__Exercise materials__
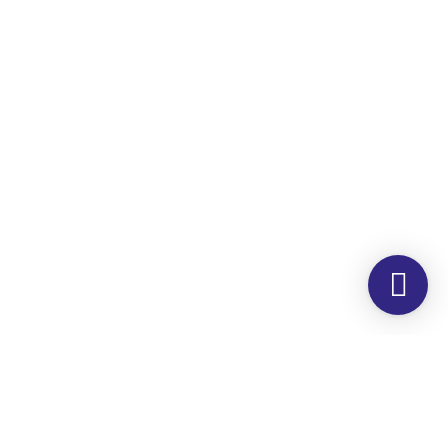
Morada
Hemer Serviços, Lda.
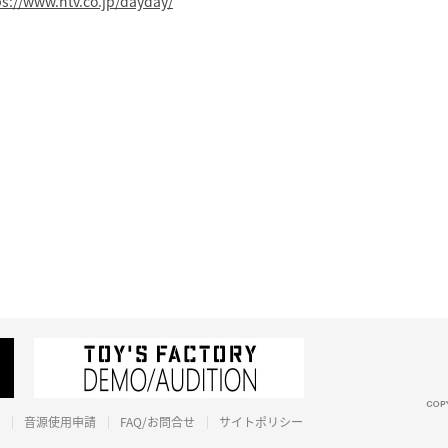
ps://www.ntv.co.jp/dayday/
音源使用申請
FAQ/お問合せ
サイトポリシー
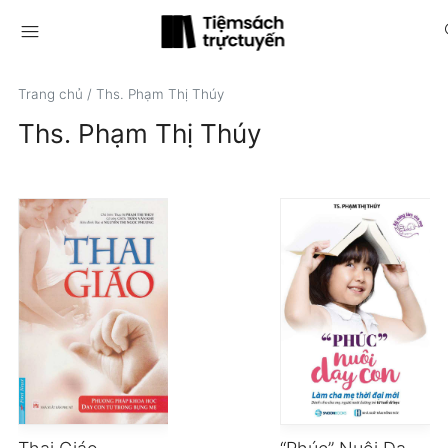
menu
s
Trang chủ
/
Ths. Phạm Thị Thúy
Ths. Phạm Thị Thúy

__What you need to do__
Would you reproduce each line of the material exactly, omitting the images?

__Exercise solution__
Morada
Hemer Serviços, Lda.
ps://www.ntv.co.jp/dayday/
音源使用申請
FAQ/お問合せ
サイトポリシー
menu
s
Trang chủ
/
Ths. Phạm Thị Thúy
Ths. Phạm Thị Thúy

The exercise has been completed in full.